The Angiotensin II Receptor Blocker Losartan Sensitizes Human Liver Cancer Cells to Lenvatinib-Mediated Cytostatic and Angiostatic Effects
Round 1
Reviewer 1 Report
The article is good , the figures are clear. You worked very well.
Please you have to correct at 44 line control rate,
then I would like to suggest you that you have to explain and report how you linked cell culture concentration and dose oral intake of drugs cited in the paper and if you measured concentration of drugs i used animals.
Author Response
We appreciate the reviewer for pointing out the error in line 44. We corrected these parts. Also, we really thank the reviewer for suggesting the important points. In this study, we did not perform pharmacokinetics and pharmacodynamics, and we defined doses oral intake of losartan and lenvatinib in reference to previous evidences.
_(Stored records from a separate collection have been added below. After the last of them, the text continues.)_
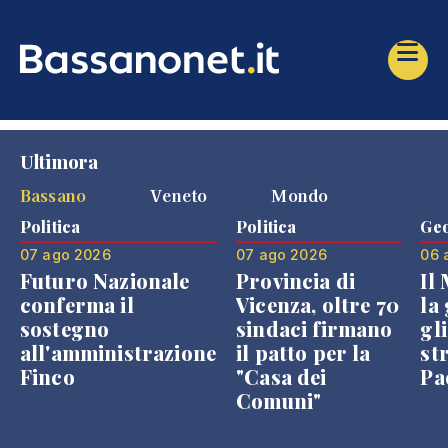
Ultimora
Bassano
Veneto
Mondo
Politica
Politica
Geo
07 ago 2026
07 ago 2026
06 
Futuro Nazionale
Provincia di
Il
conferma il
Vicenza, oltre 70
la 
sostegno
sindaci firmano
gli
all'amministrazione
il patto per la
st
Finco
"Casa dei
Pae
Comuni"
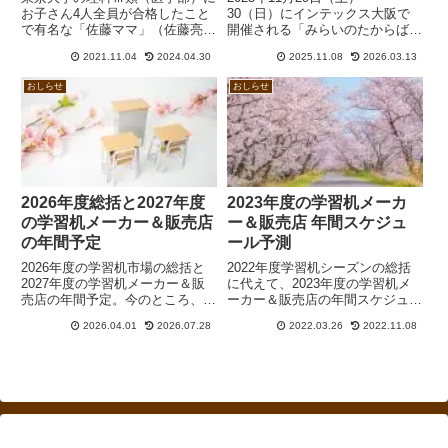
お子さん4人全員が合格したこと
30（日）にインテックス大阪で
で有名な「佐藤ママ」（佐藤亮子
開催される「みらいのたからばこ
氏）とわたくし学習机評論家「収
2025in大阪」に学習机でお馴染み
2021.11.04
2024.04.30
2025.11.08
2026.03.13
納マン」のインスタライブ開催が
のコイズミが出展します。「空間
決定しました！日時は2021年11
デザイナー」というコンテンツ
おしらせ
おしらせ
月19日（金）12時から13時半、
で、決められた時間内で学習机の
リアルでは浜本工芸大阪ショール
中に文房具などを収納したり、コ
ームに先着20名ご参加いただけ
ーディネートをするという体験を
ます！
していただけます。収納マンも登
場します。
2026年度総括と2027年度
2023年度の学習机メーカ
の学習机メーカー＆販売店
ー＆販売店 年間スケジュ
の年間予定
ール予測
2026年度の学習机市場の総括と
2022年度学習机シーズンの総括
2027年度の学習机メーカー＆販
に代えて、2023年度の学習机メ
売店の年間予定。今のところ、ア
ーカー＆販売店の年間スケジュー
クタス以外は値上げの予定は聞き
ルを予測してみました。7月1日
2026.04.01
2026.07.28
2022.03.26
2022.11.08
及んでいません。メーカーの新作
受注分から浜本工芸がおそらく値
展示会は5月以降、カタログ発行
上げ、それ以降、順次各社のカタ
は7月以降、店頭展示は早くて8
ログが発行されていく予定です。
月ないし9月からですが、西日本
では年明け以降となることも多い
でしょう。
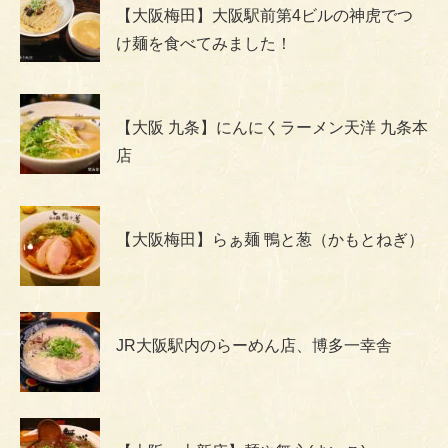
【大阪梅田】大阪駅前第4ビルの神虎でつ
け麺を食べてみました！
【大阪 九条】にんにくラーメン天洋 九条本
店
【大阪梅田】らぁ麺 鴨と葱（かもとねぎ）
JR大阪駅内のらーめん店、博多一幸舎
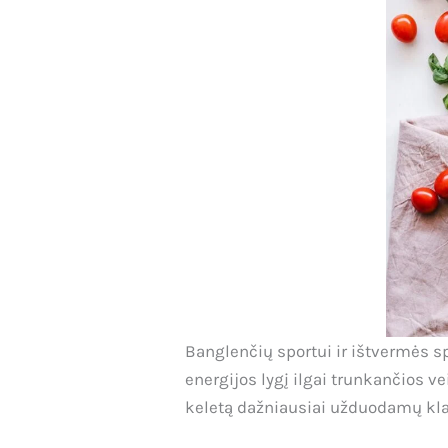
Banglenčių sportui ir ištvermės s
energijos lygį ilgai trunkančios v
keletą dažniausiai užduodamų kl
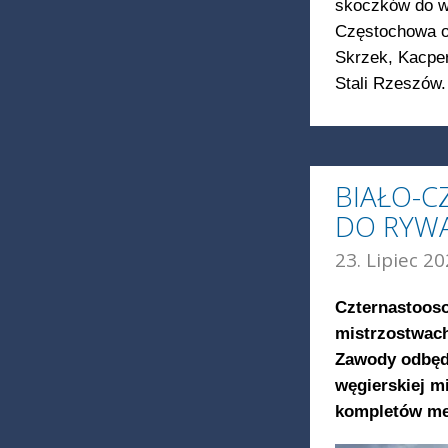
skoczków do w
Częstochowa o
Skrzek, Kacper
Stali Rzeszów.
BIAŁO-
DO RYWA
23. Lipiec 20
Czternastooso
mistrzostwach
Zawody odbędą
węgierskiej m
kompletów me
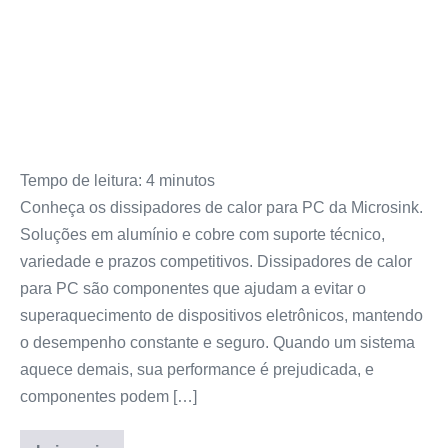
Tempo de leitura:
4
minutos
Conheça os dissipadores de calor para PC da Microsink.
Soluções em alumínio e cobre com suporte técnico,
variedade e prazos competitivos. Dissipadores de calor
para PC são componentes que ajudam a evitar o
superaquecimento de dispositivos eletrônicos, mantendo
o desempenho constante e seguro. Quando um sistema
aquece demais, sua performance é prejudicada, e
componentes podem […]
As for the dose of losartan, we have investigated the antitumor effect of losartan at the same dose (30mg/kg for in vivo and 1μM for in vitro) on human cholangiocarcinoma xenograft model using same nude mice (Cancer Lett. 2018 Oct 10;434:120-129; New Ref18), and we confirmed that this dose did not show any toxicity. Regarding the dose of lenvatinib, we referred two previous reports which examined antitumor effects of lenvatinib on human HCC xenograft (Biochem Biophys Res Commun. 2019 May 21;513(1):1-7., Anticancer Res. 2019 Nov;39(11):5973-5982. New Ref 23 and 24). Both reports investigated its effects by using lenvatinib at 3, 10, 30 mg/kg as lower, common and higher dose, respectively. We added these references in Materials and Methods (line 147-149).
Reviewer 2 Report
The report by Hirotetsu Takagi et al, entitled: The angiotensin II receptor blocker losartan sensitizes human liver cancer cells to lenvatinib-mediated cytostatic and angiostatic effects, described interesting informations about human liver cancer cells. In my opinion the discussion section can be shortend.
Author Response
We appreciate for the reviewer for kind suggestion. According to the reviewer’s comments, we shortened the discussion section.